At this point her research expanded to a variety of problems including papers on the Tricomi equation and the nonrelativistic wave equation, including questions of decay and scattering. Her first doctoral student, Lesley Sibner, was graduated in 1964. In the 1970s, she worked on questions of scattering theory and the nonlinear wave equation. She proved what is now known as the Morawetz Inequality. She died on August 8, 2017, in New York City.

==Honors==
In 1980, Morawetz won a Lester R. Ford Award. In 1981, she became the first woman to deliver the Gibbs Lecture of The American Mathematical Society, and in 1982, presented an Invited Address at a meeting of the Society for Industrial and Applied Mathematics. She received honorary degrees from Eastern Michigan University in 1980, Brown University, and Smith College in 1982, and Princeton in 1990. In 1983 and in 1988, she was selected as a Noether Lecturer. She was elected to the American Academy of Arts and Sciences in 1984. She was named Outstanding Woman Scientist for 1993 by the Association for Women in Science. In 1995, she became the second woman elected to the office of president of the American Mathematical Society.

In 1996, she was awarded an honorary ScD degree by Trinity College Dublin, where her father JL Synge had been a student and later a faculty member. That same year, she was elected to the American Philosophical Society. In 1998, she was awarded the National Medal of Science; she was the first woman to receive the medal for work in mathematics. In 2004, she received the Leroy P. Steele Prize for Lifetime Achievement. In 2006, she won the George David Birkhoff Prize in Applied Mathematics. In 2012, she became a fellow of the American Mathematical Society.

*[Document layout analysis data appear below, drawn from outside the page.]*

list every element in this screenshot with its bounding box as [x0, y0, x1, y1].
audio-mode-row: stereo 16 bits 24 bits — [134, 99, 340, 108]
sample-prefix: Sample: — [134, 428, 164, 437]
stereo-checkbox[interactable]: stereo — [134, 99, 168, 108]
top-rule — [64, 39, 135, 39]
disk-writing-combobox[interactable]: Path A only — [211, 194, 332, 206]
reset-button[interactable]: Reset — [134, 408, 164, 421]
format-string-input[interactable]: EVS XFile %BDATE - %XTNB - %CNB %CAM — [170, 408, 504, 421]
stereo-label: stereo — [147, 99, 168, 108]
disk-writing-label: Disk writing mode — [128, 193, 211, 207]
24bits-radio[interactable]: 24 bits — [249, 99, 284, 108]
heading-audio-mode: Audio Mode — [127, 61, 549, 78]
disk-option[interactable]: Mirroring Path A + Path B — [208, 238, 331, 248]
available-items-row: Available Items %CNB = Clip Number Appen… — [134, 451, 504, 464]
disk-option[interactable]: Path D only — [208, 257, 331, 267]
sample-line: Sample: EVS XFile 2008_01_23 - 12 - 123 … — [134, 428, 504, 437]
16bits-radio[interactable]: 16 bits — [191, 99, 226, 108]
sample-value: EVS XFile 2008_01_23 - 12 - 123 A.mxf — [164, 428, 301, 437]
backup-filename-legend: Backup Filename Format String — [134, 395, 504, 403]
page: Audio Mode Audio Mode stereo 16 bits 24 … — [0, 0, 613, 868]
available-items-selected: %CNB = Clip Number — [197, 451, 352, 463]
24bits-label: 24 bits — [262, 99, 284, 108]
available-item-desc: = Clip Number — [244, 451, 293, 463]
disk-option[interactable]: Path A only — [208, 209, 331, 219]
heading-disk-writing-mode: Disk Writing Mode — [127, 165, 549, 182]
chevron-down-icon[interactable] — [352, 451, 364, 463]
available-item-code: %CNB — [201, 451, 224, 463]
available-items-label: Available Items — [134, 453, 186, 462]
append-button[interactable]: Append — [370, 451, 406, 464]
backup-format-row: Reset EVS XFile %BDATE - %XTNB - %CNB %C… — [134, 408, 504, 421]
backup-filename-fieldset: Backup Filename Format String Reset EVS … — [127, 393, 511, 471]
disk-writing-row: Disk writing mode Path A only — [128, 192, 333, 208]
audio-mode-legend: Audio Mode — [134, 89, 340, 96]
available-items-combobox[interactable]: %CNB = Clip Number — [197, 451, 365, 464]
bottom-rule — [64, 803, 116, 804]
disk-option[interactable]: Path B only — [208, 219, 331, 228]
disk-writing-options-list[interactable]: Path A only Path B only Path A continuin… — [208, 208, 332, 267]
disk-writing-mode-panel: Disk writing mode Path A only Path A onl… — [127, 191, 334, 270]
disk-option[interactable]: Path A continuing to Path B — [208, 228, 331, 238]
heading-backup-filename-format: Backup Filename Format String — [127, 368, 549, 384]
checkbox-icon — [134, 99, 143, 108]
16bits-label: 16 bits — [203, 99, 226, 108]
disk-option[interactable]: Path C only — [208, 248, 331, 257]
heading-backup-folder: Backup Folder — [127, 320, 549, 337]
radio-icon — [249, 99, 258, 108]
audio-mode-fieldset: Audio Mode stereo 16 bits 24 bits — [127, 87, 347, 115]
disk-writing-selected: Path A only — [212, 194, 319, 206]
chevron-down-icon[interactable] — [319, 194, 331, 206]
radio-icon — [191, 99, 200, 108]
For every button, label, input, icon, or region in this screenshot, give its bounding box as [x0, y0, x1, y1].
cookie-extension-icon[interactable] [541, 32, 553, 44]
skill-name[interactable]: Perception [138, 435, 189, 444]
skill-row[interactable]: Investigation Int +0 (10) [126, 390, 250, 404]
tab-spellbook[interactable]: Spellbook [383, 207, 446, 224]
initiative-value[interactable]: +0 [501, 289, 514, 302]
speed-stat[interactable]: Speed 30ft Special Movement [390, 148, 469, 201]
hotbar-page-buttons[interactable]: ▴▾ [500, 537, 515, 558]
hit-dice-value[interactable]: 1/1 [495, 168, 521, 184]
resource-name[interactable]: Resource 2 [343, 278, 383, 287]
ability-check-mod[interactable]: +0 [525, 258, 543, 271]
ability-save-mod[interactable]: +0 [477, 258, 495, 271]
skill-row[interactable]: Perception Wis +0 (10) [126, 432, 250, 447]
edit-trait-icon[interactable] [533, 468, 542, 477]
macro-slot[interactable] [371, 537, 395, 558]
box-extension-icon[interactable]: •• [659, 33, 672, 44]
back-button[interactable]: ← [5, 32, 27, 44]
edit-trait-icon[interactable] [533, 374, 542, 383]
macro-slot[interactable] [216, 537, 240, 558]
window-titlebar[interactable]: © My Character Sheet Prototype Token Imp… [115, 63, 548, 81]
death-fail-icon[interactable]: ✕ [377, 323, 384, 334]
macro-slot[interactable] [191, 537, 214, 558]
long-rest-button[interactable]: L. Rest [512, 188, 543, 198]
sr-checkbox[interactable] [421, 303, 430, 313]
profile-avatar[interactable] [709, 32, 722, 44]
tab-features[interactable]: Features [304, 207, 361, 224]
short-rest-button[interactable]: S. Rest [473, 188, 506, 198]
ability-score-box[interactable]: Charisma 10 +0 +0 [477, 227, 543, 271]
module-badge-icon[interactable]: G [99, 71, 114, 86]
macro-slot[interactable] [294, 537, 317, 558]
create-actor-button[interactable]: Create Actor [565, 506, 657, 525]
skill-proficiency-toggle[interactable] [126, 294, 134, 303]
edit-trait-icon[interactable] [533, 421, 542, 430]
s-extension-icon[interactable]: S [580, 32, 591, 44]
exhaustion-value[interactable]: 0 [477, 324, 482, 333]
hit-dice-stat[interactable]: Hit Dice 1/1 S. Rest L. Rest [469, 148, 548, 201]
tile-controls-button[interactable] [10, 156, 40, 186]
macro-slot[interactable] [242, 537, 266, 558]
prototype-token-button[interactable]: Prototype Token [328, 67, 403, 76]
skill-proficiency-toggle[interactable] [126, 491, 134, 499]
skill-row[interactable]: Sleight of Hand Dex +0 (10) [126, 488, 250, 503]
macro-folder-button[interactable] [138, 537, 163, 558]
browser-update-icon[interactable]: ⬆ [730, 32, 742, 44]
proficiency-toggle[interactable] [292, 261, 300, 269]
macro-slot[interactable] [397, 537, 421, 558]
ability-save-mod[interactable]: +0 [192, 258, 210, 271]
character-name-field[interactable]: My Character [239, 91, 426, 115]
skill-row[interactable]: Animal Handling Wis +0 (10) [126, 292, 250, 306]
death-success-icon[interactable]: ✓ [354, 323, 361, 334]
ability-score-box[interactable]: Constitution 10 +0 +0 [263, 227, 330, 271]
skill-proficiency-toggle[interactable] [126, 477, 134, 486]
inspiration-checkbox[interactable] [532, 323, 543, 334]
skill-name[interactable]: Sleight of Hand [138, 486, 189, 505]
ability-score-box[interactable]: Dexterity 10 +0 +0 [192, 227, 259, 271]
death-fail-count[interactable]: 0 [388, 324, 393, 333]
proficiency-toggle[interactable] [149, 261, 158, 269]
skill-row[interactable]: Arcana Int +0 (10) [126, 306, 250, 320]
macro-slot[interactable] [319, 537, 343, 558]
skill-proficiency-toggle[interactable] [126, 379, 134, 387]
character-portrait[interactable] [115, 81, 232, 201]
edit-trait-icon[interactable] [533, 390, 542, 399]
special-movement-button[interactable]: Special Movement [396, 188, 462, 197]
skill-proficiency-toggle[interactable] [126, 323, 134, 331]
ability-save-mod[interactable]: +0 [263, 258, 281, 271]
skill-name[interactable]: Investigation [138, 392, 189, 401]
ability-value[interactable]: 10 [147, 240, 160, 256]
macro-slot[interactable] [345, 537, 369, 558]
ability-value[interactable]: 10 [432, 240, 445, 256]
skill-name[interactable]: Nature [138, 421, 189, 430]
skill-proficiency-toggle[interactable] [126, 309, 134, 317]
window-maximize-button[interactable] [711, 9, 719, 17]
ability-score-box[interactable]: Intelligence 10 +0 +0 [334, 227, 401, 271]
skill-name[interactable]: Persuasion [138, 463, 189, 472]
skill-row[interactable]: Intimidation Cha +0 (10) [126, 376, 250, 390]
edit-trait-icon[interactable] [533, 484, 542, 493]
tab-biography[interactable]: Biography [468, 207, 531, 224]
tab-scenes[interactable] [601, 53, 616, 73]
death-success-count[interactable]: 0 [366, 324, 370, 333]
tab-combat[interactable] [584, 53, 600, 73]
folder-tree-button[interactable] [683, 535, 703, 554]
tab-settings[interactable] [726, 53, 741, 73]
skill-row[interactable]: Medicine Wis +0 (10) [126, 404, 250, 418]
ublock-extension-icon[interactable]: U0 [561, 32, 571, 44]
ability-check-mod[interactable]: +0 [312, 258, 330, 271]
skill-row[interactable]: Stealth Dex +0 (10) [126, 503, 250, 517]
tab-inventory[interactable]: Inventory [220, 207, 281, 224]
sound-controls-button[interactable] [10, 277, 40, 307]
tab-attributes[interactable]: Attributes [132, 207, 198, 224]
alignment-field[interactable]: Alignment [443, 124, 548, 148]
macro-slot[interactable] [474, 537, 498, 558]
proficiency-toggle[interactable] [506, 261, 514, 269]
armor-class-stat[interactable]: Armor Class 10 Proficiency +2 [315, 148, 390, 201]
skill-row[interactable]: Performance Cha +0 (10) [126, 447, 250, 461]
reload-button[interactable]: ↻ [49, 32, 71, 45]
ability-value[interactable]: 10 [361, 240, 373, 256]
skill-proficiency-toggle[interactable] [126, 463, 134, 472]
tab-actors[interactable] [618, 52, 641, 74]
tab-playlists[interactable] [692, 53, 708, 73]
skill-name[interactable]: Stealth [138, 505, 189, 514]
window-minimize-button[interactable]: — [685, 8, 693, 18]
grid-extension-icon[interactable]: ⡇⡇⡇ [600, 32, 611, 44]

Morawetz was a member of the National Academy of Sciences and was the first woman to belong to the Applied Mathematics Section of that organization.

== Publications ==
- Morawetz, Cathleen (1956). "Note on a Maximum Principle and a Uniqueness Theorem for an Elliptic-Hyperbolic Equation"
- Morawetz, Cathleen (1956). "On the non-existence of continuous transonic flows past profiles I"
- Morawetz, Cathleen S. (1968). "Time Decay for the Nonlinear Klein-Gordon Equation"
- Morawetz, Cathleen Synge (1972). "On the Modes of Decay for the Wave Equation in the Exterior of a Reflecting Body"
- Morawetz, Cathleen (1979). "Nonlinear conservation equations"
- Morawetz, Cathleen (1978). "Geometrical Optics and the Singing of Whales"
- Morawetz, Cathleen (1982). "The mathematical approach to the sonic barrier"
- Morawetz, Cathleen (1983). "The Calculations of an Inverse Potential Problem"
- Bayliss, Alvin (1989). "Scattering by a Potential Using Hyperbolic Methods"
- Morawetz, Cathleen S. (1992). "Giants"

==Personal life==
Morawetz lived in Greenwich Village with her husband Herbert Morawetz, a polymer chemist. They had four children, eight grandchildren, and three great grandchildren. Their children are Pegeen Rubinstein, John, Lida Jeck, and Nancy Morawetz (a professor at New York University School of Law who manages its Immigrant Rights Clinic).

Upon being honored by the National Organization for Women for successfully combining career and family, Morawetz quipped, "Maybe I became a mathematician because I was so crummy at housework." She said her current non-mathematical interests are "grandchildren and sailing."